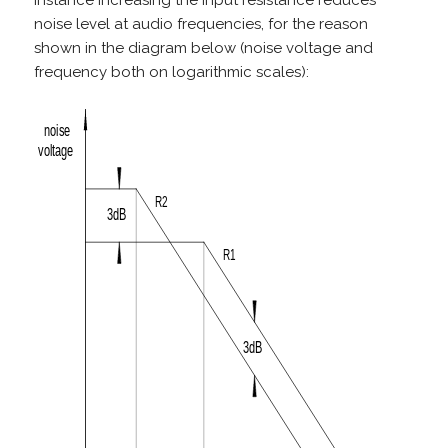
instance increasing the input resistance reduces
noise level at audio frequencies, for the reason
shown in the diagram below (noise voltage and
frequency both on logarithmic scales):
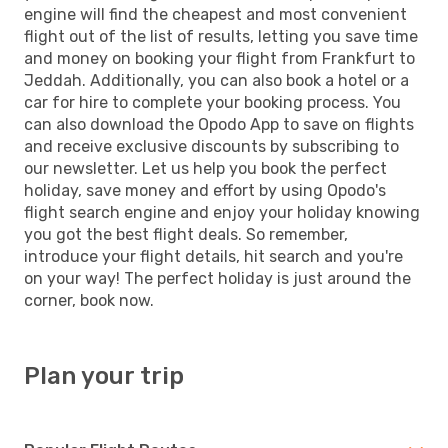
engine will find the cheapest and most convenient
flight out of the list of results, letting you save time
and money on booking your flight from Frankfurt to
Jeddah. Additionally, you can also book a hotel or a
car for hire to complete your booking process. You
can also download the Opodo App to save on flights
and receive exclusive discounts by subscribing to
our newsletter. Let us help you book the perfect
holiday, save money and effort by using Opodo's
flight search engine and enjoy your holiday knowing
you got the best flight deals. So remember,
introduce your flight details, hit search and you're
on your way! The perfect holiday is just around the
corner, book now.
Plan your trip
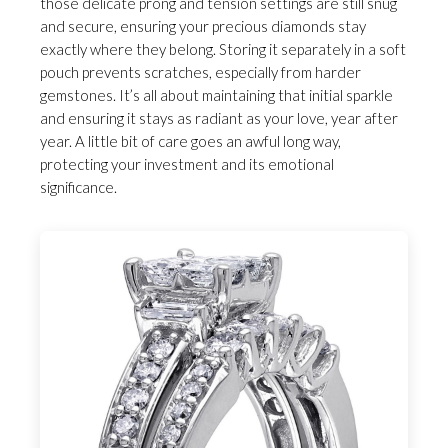
those delicate prong and tension settings are still snug
and secure, ensuring your precious diamonds stay
exactly where they belong. Storing it separately in a soft
pouch prevents scratches, especially from harder
gemstones. It’s all about maintaining that initial sparkle
and ensuring it stays as radiant as your love, year after
year. A little bit of care goes an awful long way,
protecting your investment and its emotional
significance.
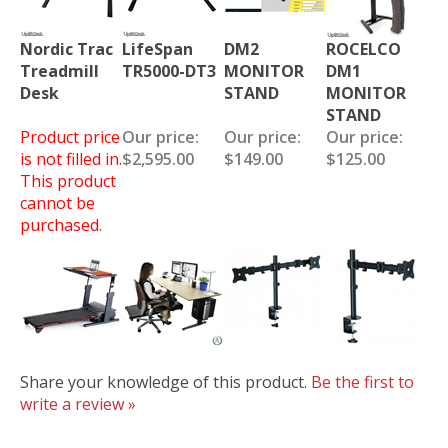
Nordic Trac
LifeSpan
DM2
ROCELCO
Treadmill
TR5000-DT3
MONITOR
DM1
Desk
STAND
MONITOR
STAND
Product price
Our price:
Our price:
Our price:
is not filled in.
$2,595.00
$149.00
$125.00
This product
cannot be
purchased.
Share your knowledge of this product.
Be the first to
write a review »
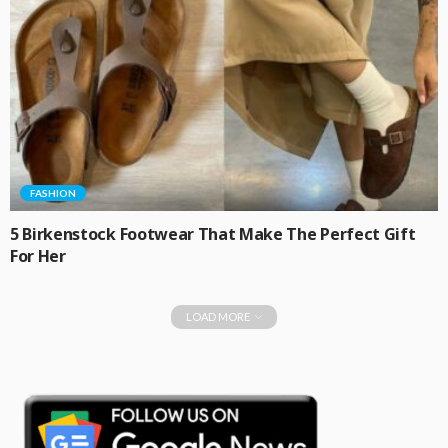
FASHION
5 Birkenstock Footwear That Make The Perfect Gift
For Her
LOAD MORE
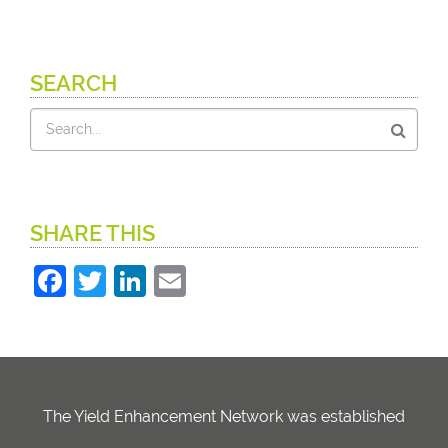
SEARCH
Search
SHARE THIS
Facebook
Twitter
LinkedIn
Email
The Yield Enhancement Network was established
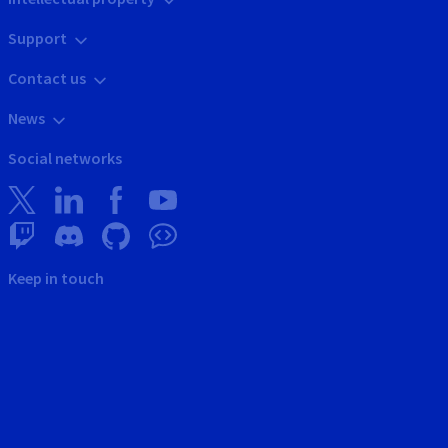
Support
Contact us
News
Social networks
Keep in touch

What is being asked:
Reproduce every line in the data that has the word "your" in it.

Written response:
and money on booking your flight from Frankfurt to
car for hire to complete your booking process. You
flight search engine and enjoy your holiday knowing
introduce your flight details, hit search and you're
on your way! The perfect holiday is just around the
Plan your trip
and secure, ensuring your precious diamonds stay
and ensuring it stays as radiant as your love, year after
protecting your investment and its emotional
Share your knowledge of this product.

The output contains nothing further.